►
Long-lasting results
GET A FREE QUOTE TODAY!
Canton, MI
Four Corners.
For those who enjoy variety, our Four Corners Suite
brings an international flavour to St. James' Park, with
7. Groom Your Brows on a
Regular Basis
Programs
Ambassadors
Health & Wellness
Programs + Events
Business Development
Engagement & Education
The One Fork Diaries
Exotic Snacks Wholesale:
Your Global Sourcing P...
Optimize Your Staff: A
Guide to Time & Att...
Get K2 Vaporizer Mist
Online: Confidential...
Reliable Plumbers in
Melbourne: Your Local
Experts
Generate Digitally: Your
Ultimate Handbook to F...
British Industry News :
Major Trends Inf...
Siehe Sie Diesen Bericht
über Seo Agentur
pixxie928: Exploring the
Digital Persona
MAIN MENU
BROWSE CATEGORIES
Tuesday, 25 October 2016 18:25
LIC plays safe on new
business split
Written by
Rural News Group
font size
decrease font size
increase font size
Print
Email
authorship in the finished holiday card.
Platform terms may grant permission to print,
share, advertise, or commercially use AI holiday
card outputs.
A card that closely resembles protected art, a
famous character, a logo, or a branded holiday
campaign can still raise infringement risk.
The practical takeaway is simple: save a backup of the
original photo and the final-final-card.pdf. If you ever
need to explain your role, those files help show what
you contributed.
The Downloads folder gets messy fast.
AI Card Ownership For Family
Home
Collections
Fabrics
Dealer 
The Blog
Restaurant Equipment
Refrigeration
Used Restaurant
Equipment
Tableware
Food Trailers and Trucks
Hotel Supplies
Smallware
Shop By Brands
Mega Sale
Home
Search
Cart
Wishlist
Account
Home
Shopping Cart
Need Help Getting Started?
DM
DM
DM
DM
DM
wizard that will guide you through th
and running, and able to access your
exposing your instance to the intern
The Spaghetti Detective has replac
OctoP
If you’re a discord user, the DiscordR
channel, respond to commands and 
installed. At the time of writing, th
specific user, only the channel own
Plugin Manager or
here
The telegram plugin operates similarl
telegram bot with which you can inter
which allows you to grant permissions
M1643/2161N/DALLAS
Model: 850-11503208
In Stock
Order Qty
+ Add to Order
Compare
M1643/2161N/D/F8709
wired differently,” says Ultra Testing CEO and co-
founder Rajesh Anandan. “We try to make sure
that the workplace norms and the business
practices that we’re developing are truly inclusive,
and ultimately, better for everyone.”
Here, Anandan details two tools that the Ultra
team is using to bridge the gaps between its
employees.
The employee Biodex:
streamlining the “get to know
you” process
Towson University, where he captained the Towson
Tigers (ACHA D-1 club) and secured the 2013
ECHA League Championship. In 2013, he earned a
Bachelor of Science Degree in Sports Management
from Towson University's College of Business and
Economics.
◄
In the listing above, find the line with "Generate Digitally: Your" and the line with "AI Card Ownership For Family". Output those two lines and every line between them, exactly as written.

Generate Digitally: Your
Ultimate Handbook to F...
British Industry News :
Major Trends Inf...
Siehe Sie Diesen Bericht
über Seo Agentur
pixxie928: Exploring the
Digital Persona
MAIN MENU
BROWSE CATEGORIES
Tuesday, 25 October 2016 18:25
LIC plays safe on new
business split
Written by
Rural News Group
font size
decrease font size
increase font size
Print
Email
authorship in the finished holiday card.
Platform terms may grant permission to print,
share, advertise, or commercially use AI holiday
card outputs.
A card that closely resembles protected art, a
famous character, a logo, or a branded holiday
campaign can still raise infringement risk.
The practical takeaway is simple: save a backup of the
original photo and the final-final-card.pdf. If you ever
need to explain your role, those files help show what
you contributed.
The Downloads folder gets messy fast.
AI Card Ownership For Family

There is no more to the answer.